Cocoa – UITableView

These are a  few notes on creating the UITableView. Understand at the time of writing this, I’m a total beginner, so take everything here with a grain salt, and an once of skepticism. The purpose of writing this is to settle subject in my own brain.

As part of the MVC pattern UITableView is a View, so a table view knows how to draw itself. A table view typically needs a view Controller to manage it. A table view always needs a data source. The data source supplies, the number of section, rows, and the content for each row. Typically a table view needs a Delegate. The Delegate handles events generated by the table view.

An instance of the UITableViewController class can handle the role of Controller, Data Source, and Delegate. The UITableViewController, as a view controller, manages a view and this view is always a UITableView.

Any class that manages a UITableView must be a UITableViewDelegate. The data source for the UITableView must be a UITableViewDataSource. These are often the same class, I’m guessing  they don’t have to be.

@interface ViewController : UIViewController <UITableViewDelegate, UITableViewDataSource>

@end

This is the UITableView Protocol

To display the UITableView these requirements must be met.

UITableViewDataSource

This protocol requires two methods be implemented:

-(NSInteger)tableView:numberOfRowsInSection
-(UITableViewCell *)tableView:cellForRowAtIndexPath

These two methods tell the UITableView how many cells to work with, and give you the opportunity to populate and configure the UITableViewCells.

Giving the table view the number of rows in a section allows it to get data via the index of that row. Without having to contain the actual data. Essentially tableView:numberOfRowsInSection tells the table view how many cells you will need to work with. When comes time to display a cell, the table view calls on tableView:cellForRowAtIndexPath passing the index of the cell, this function returns the cell; and within this function you populate and configure the cell.

-(NSInteger)tableView:numberOfRowsInSection

This method is relatively simple. It returns the number of cells in the table view. If you were using an array you might implement it in this way:

-(NSInteger)tableView:(UITableView *)tableView numberOfRowsInSection:(NSInteger)section {
    return [array count];
}

– (UITableViewCell *)tableView:(UITableView *)tableView cellForRowAtIndexPath:(NSIndexPath *)indexPath

The cell For Row method is more complex. Here is where table cells are created, populated, and configured. The table creates cells only as needed. It only creates enough actual cells to fill the screen. As cells scroll up the page they are recycled and repopulated with new data, with the tableview keeping track of which index is currently visible. This process makes the system much more memory efficient, since the computer holds only a limited number of cells in memory. Imagine your iTunes library with 500, or 1000, or more songs. The table view is really only working with enough cells to fill the screen, maybe 10. If the computer to generate 1000 or more table cells, it would slow down, and become unresponsive. Using this system, the table view is recycling a limited number cells like an escalator, changing the content as the cell moves off the top of the view and reappears at the bottom of the view.

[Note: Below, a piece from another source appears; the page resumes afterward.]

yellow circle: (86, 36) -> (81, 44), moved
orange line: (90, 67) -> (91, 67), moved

You might implement this method as:

-(UITableViewCell *)tableView:(UITableView *)tableView cellForRowAtIndexPath:(NSIndexPath *)indexPath {
    static NSString *simpleTableIndenitfier = @"SimpleTableCell";
    UITableViewCell *cell = [tableView dequeueReusableCellWithIdentifier:simpleTableIndenitfier];
    if (cell == nil) {
        cell = [[UITableViewCell alloc] initWithStyle:UITableViewCellStyleDefault reuseIdentifier:simpleTableIndenitfier];
    }
    
    cell.textLabel.text = [recipes objectAtIndex:indexPath.row];
    return cell;
}

Here the dequeueReusableCellWithIdenifier asks for an available cell from the table, which is stored in cell. If cell is nil, no cell was available, so a new cell is generated. In this case the cell is generated using the UITableViewCell alloc. Then initialized with initWithStyle. Here we tell initWithStyle to use one of the default cell styles UITableViewCellStyleDefault.

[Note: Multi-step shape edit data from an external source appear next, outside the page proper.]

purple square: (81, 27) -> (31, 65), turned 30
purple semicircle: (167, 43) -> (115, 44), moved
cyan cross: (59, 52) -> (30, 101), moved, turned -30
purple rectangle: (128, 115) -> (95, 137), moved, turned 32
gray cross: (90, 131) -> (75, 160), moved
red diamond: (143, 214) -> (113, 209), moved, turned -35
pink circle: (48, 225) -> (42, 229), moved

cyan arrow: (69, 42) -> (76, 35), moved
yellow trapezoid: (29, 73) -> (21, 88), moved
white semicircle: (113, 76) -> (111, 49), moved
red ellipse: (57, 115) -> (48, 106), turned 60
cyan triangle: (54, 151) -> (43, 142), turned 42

– (NSInteger)numberOfSectionsInTableView:(UITableView *)tableView

This method tells the table view how many sections you will using. Be sure to set this to at least 1. The default implementation of this methods is set 0.

Storyboard and outlets

To connect a tableview created in storyboard to it’s view controller’s outlets, Control drag from the tableView to the view controller and choose dataSource. Repeat the process for delegate. You want the Outlets dataSource and delegate to read ViewController.